In this podcast, SAP mentors Clint Vosloo and Ethan Jewett discuss the idea of a "true" logical data warehouse. Topics covered in the discussion include:
- The definition of a logical data warehouse and what technologies may fit that description today
- What the next stop towards a "true" logical data warehouse might be
- Where SAP HANA fits into the discussion
- Advice for SAP customers on which technologies to include in their data warehouse roadmap plans
Dave Hannon: Hello, and welcome to another edition of BI Beat, an SAPinsider podcast series exploring how you can optimize your business intelligence environments. I’m Dave Hannon with SAPinsider, and I’m joined today by not one, but two of our regular contributors here on BI Beat, and we’re going to be talking about the true logical data warehouse, it should be an interesting discussion, I’m looking forward to it. First off, we’ve got Clint Vosloo, Clint has been involved in the BI space since 1997, he’s the managing partner of EV Technologies, APJ, he’s also an SAP Mentor and certified in both SAP Sybase IQ and SAP HANA. Welcome Clint, thanks for joining us.
Clint Vosloo: Thanks for having me, Dave.
Dave: And also with us today is Ethan Jewett, Ethan is also an SAP Mentor and a BI consultant, and a regular contributor here on the series and works with us at SAPinsider on a few other things. Welcome Ethan, thanks for joining us.
Ethan Jewett: Thanks for having me.
Dave: Ok, well I wanted to start the discussion today by asking each of you to sort of provide your own definition of what a true logical data warehouse is, because I know you’ve each got your own sort of thoughts on that, Ethan, let’s start with you and get your thoughts on it first?
Ethan: Sure, yeah for me, I mean it’s something that at least in the current parlance has been something that Gartner kind of coined back in 2012, but there’s a lot of history behind it, but for me a logical data warehouse means, is a concept around federating data and data virtualization as well as defining a sort of semantic model of what your data warehouse looks like, so that, so that the data warehouse software can do optimization and move data to the right place, whether that data stays in the source system or moving into some kind of intermediary layer like we do traditionally in data warehousing.
So, the idea generally is just make the data warehouse concept more flexible, support federation concepts in data virtualization concepts that are relatively new, and allow your data warehouse software to make intelligent decisions about how to organize your data warehouse itself and not have things set in stone. So for me, that’s what it looks like, but I think we’ll get into how there are some issues with that, of course.
Dave: Ok. Clint, why don’t you give us your definition and let me know if you agree with what Ethan said, any areas you differ with him?

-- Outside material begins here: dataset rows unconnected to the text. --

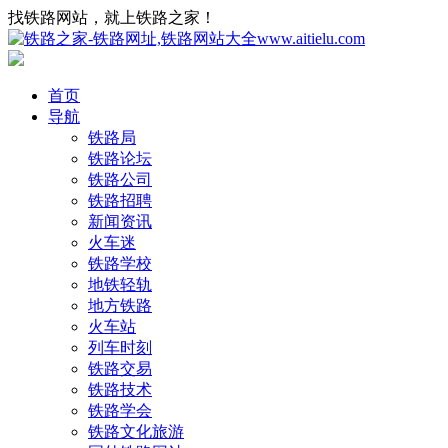
找铁路网站，就上铁路之家！
首页
导航
铁路局
铁路论坛
铁路公司
铁路招聘
新闻资讯
火车迷
铁路学校
地铁轻轨
地方铁路
火车站
列车时刻
铁路交易
铁路技术
铁路学会
铁路文化旅游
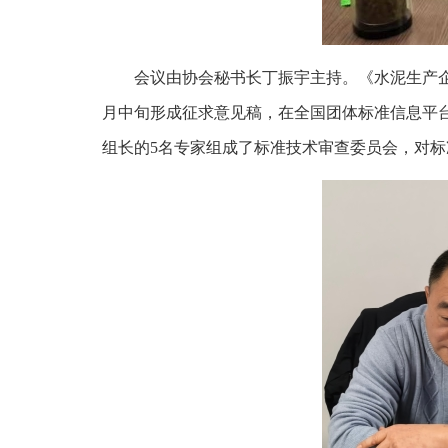
会议由协会秘书长丁振宇主持。《水泥生产企业
月中旬形成征求意见稿，在全国团体标准信息平台
组长的5名专家组成了标准技术审查委员会，对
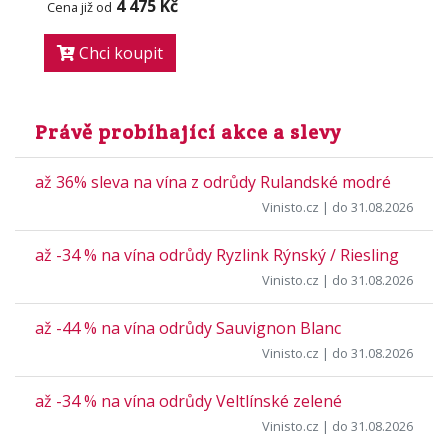
4 475 Kč
Cena již od
Chci koupit
Právě probíhající akce a slevy
až 36% sleva na vína z odrůdy Rulandské modré
Vinisto.cz
| do 31.08.2026
až -34 % na vína odrůdy Ryzlink Rýnský / Riesling
Vinisto.cz
| do 31.08.2026
až -44 % na vína odrůdy Sauvignon Blanc
Vinisto.cz
| do 31.08.2026
až -34 % na vína odrůdy Veltlínské zelené
Vinisto.cz
| do 31.08.2026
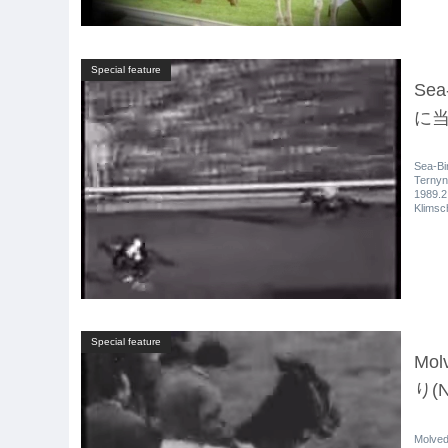
Special feature
Sea
に当
Sea-B
Terny
1989.
Klims
Special feature
Mo
り(N
Molve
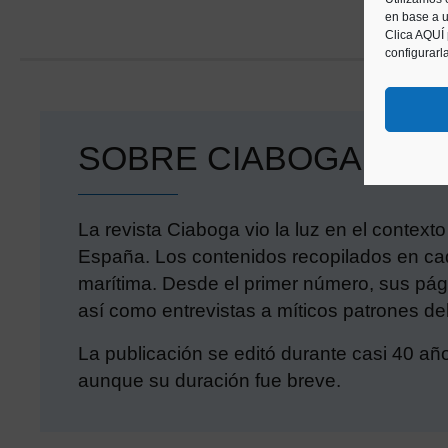
en base a u
Clica AQUÍ
configurarl
SOBRE CIABOGA
La revista Ciaboga vio la luz en el contex
España. Los contenidos recopilados en cad
marítima. Desde el primer número, sus pág
así como entrevistas a míticos patrones de
La publicación se editó durante casi 40 añ
aunque su duración fue breve.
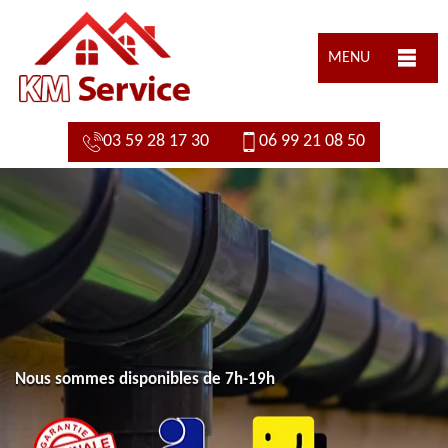
MENU
03 59 28 17 30
06 99 21 08 50
Nous sommes disponibles de 7h-19h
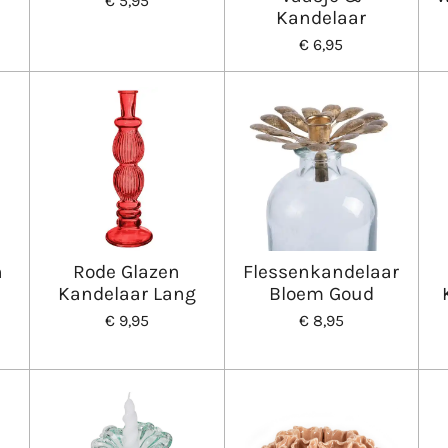
€ 5,95
Kandelaar
€ 6,95
n
Rode Glazen
Flessenkandelaar
Kandelaar Lang
Bloem Goud
€ 9,95
€ 8,95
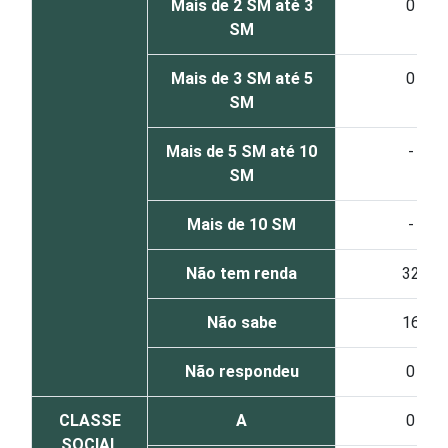
Mais de 2 SM até 3
0
SM
Mais de 3 SM até 5
0
SM
Mais de 5 SM até 10
-
SM
Mais de 10 SM
-
Não tem renda
32
Não sabe
16
Não respondeu
0
CLASSE
A
0
SOCIAL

Clint: It’s pretty similar, similar theory in terms of hardware, I think the true logical data warehouse would be coming off your source transactional system and that would be, so you’d only have one version of data, and based in all your transactional systems you would have a sort of logical virtual data warehouse for yourself.
You know, typically today we would have various transaction systems in the data warehouse that come into play, we would have our data stores, and then maybe some, you know, some modeling layers, and some dimensional layers, and creating many, many layers of data retention. When in the true logical data warehouse, it would, in this perfect world, would just be a transactional system, you’d have virtual data marts, or whatever representation you want of your information, and then work off that. So it obviously, you know, in this perfect world it would mean you only have one, the beautiful one version of the truth that we’ve struggled with for many, many years and obviously you don’t have many duplicate copies of your data.
There are a few challenges with that, but that’s how I would, you know, perceive the true logical data warehouse.
Dave: Ok. From the way you describe it, it sounds sort of forward-looking, where are we today, what’s out there now that’s sort of closest to that definition, Clint, why don’t we start with you?
Clint: I think, you know one of the major issues in data warehousing over the years, I mean if you look at sort of referential integrity and the need for keys throughout all your database tables are performance-driven. You know, performance has been a huge hindrance from a database perspective, I’m not going to get into the fundamentals of design and data quality now but if you just take performance as one aspect, where databases, typically you can either have them very high insert rates, so you can load data quickly, but then you always struggle to get it off, it’s never been this perfect blend of we can have, for example, the new, let’s look at the Stock Exchange which has got a huge high insert rate to get data out at the same time while you’re trying to insert it there, that creates a bottleneck and generally causes systems to come down.
So, historically what’s happened is you know, you never query off your transactional system, as you’ve sort of learned and been told through the years, and then you pull all that data across into your data warehouse, hence data warehousing starting, then we still have performance problems and you know, then the layers of the data warehouse started getting created. So, that’s not where we are, that’s a history lesson on why we are where we are, I guess.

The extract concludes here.